╔══

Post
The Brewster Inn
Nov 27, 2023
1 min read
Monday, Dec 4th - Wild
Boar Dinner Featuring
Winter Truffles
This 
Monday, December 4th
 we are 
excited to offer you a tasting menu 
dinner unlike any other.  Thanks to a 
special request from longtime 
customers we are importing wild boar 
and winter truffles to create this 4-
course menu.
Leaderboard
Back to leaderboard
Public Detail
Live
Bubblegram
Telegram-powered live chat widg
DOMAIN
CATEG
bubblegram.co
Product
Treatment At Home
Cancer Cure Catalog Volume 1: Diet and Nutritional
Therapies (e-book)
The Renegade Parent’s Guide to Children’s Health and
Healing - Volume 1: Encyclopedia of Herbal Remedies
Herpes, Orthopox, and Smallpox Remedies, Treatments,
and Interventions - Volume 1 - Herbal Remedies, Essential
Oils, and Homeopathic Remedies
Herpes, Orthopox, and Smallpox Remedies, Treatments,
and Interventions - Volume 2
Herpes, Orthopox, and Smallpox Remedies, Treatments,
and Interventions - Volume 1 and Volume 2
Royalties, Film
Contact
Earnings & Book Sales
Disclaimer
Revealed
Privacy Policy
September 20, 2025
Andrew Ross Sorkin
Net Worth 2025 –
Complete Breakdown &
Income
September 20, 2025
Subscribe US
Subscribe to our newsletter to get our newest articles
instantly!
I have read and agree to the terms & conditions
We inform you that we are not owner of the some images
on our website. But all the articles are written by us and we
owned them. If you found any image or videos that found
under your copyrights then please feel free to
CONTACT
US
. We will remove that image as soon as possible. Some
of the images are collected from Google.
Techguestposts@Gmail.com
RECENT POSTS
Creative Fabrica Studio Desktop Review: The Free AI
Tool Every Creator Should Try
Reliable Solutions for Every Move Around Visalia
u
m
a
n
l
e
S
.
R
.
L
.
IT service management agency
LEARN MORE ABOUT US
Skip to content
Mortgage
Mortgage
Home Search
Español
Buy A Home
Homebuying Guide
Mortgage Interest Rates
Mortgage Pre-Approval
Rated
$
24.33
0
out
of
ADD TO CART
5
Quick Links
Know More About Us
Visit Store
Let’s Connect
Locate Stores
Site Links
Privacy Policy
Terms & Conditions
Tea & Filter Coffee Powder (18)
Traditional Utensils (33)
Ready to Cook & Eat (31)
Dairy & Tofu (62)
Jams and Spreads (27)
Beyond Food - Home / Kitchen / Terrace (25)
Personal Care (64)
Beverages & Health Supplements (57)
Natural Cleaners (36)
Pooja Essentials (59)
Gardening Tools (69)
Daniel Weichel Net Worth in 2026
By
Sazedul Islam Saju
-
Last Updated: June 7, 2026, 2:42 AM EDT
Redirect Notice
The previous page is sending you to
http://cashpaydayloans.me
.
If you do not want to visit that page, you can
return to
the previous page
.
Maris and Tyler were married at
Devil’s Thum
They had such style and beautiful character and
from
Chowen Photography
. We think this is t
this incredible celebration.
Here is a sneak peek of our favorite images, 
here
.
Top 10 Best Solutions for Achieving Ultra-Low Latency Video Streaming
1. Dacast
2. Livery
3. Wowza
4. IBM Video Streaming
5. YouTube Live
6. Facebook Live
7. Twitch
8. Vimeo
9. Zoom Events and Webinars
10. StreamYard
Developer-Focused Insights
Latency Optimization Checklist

╚══

** EXERCISE AIM **
Copy all the entries exactly.

** ANSWER BELOW **
Post
The Brewster Inn
Nov 27, 2023
1 min read
Monday, Dec 4th - Wild
Boar Dinner Featuring
Winter Truffles
This 
Monday, December 4th
 we are 
excited to offer you a tasting menu 
dinner unlike any other.  Thanks to a 
special request from longtime 
customers we are importing wild boar 
and winter truffles to create this 4-
course menu.
Leaderboard
Back to leaderboard
Public Detail
Live
Bubblegram
Telegram-powered live chat widg
DOMAIN
CATEG
bubblegram.co
Product
Treatment At Home
Cancer Cure Catalog Volume 1: Diet and Nutritional
Therapies (e-book)
The Renegade Parent’s Guide to Children’s Health and
Healing - Volume 1: Encyclopedia of Herbal Remedies
Herpes, Orthopox, and Smallpox Remedies, Treatments,
and Interventions - Volume 1 - Herbal Remedies, Essential
Oils, and Homeopathic Remedies
Herpes, Orthopox, and Smallpox Remedies, Treatments,
and Interventions - Volume 2
Herpes, Orthopox, and Smallpox Remedies, Treatments,
and Interventions - Volume 1 and Volume 2
Royalties, Film
Contact
Earnings & Book Sales
Disclaimer
Revealed
Privacy Policy
September 20, 2025
Andrew Ross Sorkin
Net Worth 2025 –
Complete Breakdown &
Income
September 20, 2025
Subscribe US
Subscribe to our newsletter to get our newest articles
instantly!
I have read and agree to the terms & conditions
We inform you that we are not owner of the some images
on our website. But all the articles are written by us and we
owned them. If you found any image or videos that found
under your copyrights then please feel free to
CONTACT
US
. We will remove that image as soon as possible. Some
of the images are collected from Google.
Techguestposts@Gmail.com
RECENT POSTS
Creative Fabrica Studio Desktop Review: The Free AI
Tool Every Creator Should Try
Reliable Solutions for Every Move Around Visalia
u
m
a
n
l
e
S
.
R
.
L
.
IT service management agency
LEARN MORE ABOUT US
Skip to content
Mortgage
Mortgage
Home Search
Español
Buy A Home
Homebuying Guide
Mortgage Interest Rates
Mortgage Pre-Approval
Rated
$
24.33
0
out
of
ADD TO CART
5
Quick Links
Know More About Us
Visit Store
Let’s Connect
Locate Stores
Site Links
Privacy Policy
Terms & Conditions
Tea & Filter Coffee Powder (18)
Traditional Utensils (33)
Ready to Cook & Eat (31)
Dairy & Tofu (62)
Jams and Spreads (27)
Beyond Food - Home / Kitchen / Terrace (25)
Personal Care (64)
Beverages & Health Supplements (57)
Natural Cleaners (36)
Pooja Essentials (59)
Gardening Tools (69)
Daniel Weichel Net Worth in 2026
By
Sazedul Islam Saju
-
Last Updated: June 7, 2026, 2:42 AM EDT
Redirect Notice
The previous page is sending you to
http://cashpaydayloans.me
.
If you do not want to visit that page, you can
return to
the previous page
.
Maris and Tyler were married at
Devil’s Thum
They had such style and beautiful character and
from
Chowen Photography
. We think this is t
this incredible celebration.
Here is a sneak peek of our favorite images, 
here
.
Top 10 Best Solutions for Achieving Ultra-Low Latency Video Streaming
1. Dacast
2. Livery
3. Wowza
4. IBM Video Streaming
5. YouTube Live
6. Facebook Live
7. Twitch
8. Vimeo
9. Zoom Events and Webinars
10. StreamYard
Developer-Focused Insights
Latency Optimization Checklist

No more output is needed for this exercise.